What the task requires>
Copy the listing as it is written, and leave each picture out.

Material supplied>
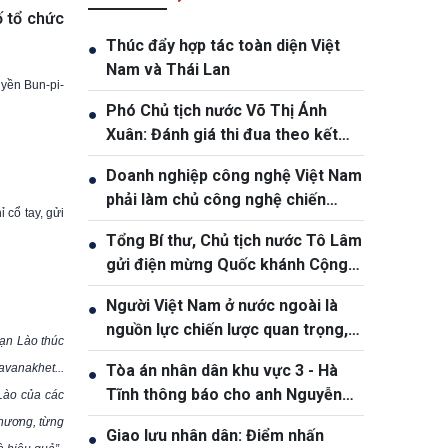
ố tổ chức
Thúc đẩy hợp tác toàn diện Việt
●
Nam và Thái Lan
uyền Bun-pi-
Phó Chủ tịch nước Võ Thị Ánh
●
Xuân: Đánh giá thi đua theo kết
quả, sản phẩm và hiệu quả thực tế
Doanh nghiệp công nghệ Việt Nam
●
phải làm chủ công nghệ chiến
 cổ tay, gửi
lược, vươn ra thị trường quốc tế
Tổng Bí thư, Chủ tịch nước Tô Lâm
●
gửi điện mừng Quốc khánh Cộng
hòa Bờ Biển Ngà
Người Việt Nam ở nước ngoài là
●
nguồn lực chiến lược quan trọng,
ạn Lào thúc
góp phần nâng cao sức mạnh tổng
avanakhet...
Tòa án nhân dân khu vực 3 - Hà
●
hợp quốc gia
Tĩnh thông báo cho anh Nguyễn
 Lào của các
Văn Đông
phương, từng
Giao lưu nhân dân: Điểm nhấn
●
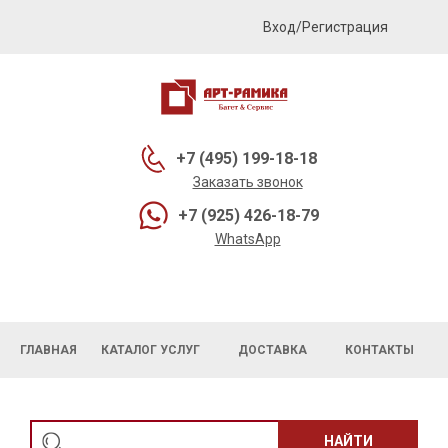
Вход/Регистрация
+7 (495) 199-18-18
Заказать звонок
+7 (925) 426-18-79
WhatsApp
ГЛАВНАЯ
КАТАЛОГ УСЛУГ
ДОСТАВКА
КОНТАКТЫ
НАЙТИ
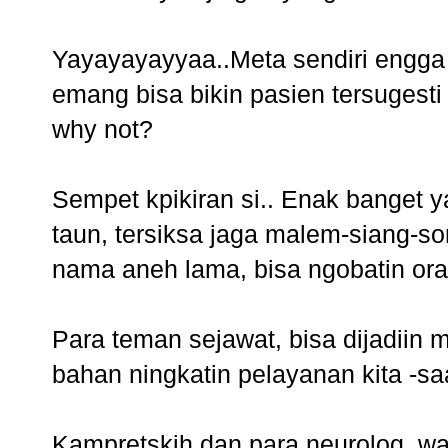
Yayayayayyaa..Meta sendiri engga 
emang bisa bikin pasien tersugesti
why not?
Sempet kpikiran si.. Enak banget y
taun, tersiksa jaga malem-siang-s
nama aneh lama, bisa ngobatin ora
Para teman sejawat, bisa dijadiin 
bahan ningkatin pelayanan kita -s
Kampretskih dan para neurolog, wa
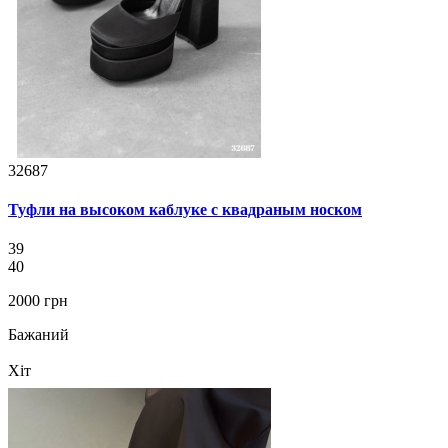
32687
Туфли на высоком каблуке с квадраным носком
39
40
2000 грн
Бажаний
Хіт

Task solution>
ố tổ chức
Thúc đẩy hợp tác toàn diện Việt
●
Nam và Thái Lan
uyền Bun-pi-
Phó Chủ tịch nước Võ Thị Ánh
●
Xuân: Đánh giá thi đua theo kết
quả, sản phẩm và hiệu quả thực tế
Doanh nghiệp công nghệ Việt Nam
●
phải làm chủ công nghệ chiến
 cổ tay, gửi
lược, vươn ra thị trường quốc tế
Tổng Bí thư, Chủ tịch nước Tô Lâm
●
gửi điện mừng Quốc khánh Cộng
hòa Bờ Biển Ngà
Người Việt Nam ở nước ngoài là
●
nguồn lực chiến lược quan trọng,
ạn Lào thúc
góp phần nâng cao sức mạnh tổng
avanakhet...
Tòa án nhân dân khu vực 3 - Hà
●
hợp quốc gia
Tĩnh thông báo cho anh Nguyễn
 Lào của các
Văn Đông
phương, từng
Giao lưu nhân dân: Điểm nhấn
●
Вход/Регистрация
+7 (495) 199-18-18
Заказать звонок
+7 (925) 426-18-79
WhatsApp
ГЛАВНАЯ
КАТАЛОГ УСЛУГ
ДОСТАВКА
КОНТАКТЫ
НАЙТИ
Yayayayayyaa..Meta sendiri engga 
emang bisa bikin pasien tersugesti
why not?
Sempet kpikiran si.. Enak banget y
taun, tersiksa jaga malem-siang-s
nama aneh lama, bisa ngobatin ora
Para teman sejawat, bisa dijadiin 
bahan ningkatin pelayanan kita -s
Kampretskih dan para neurolog, wa
32687
Туфли на высоком каблуке с квадраным носком
39
40
2000 грн
Бажаний
Хіт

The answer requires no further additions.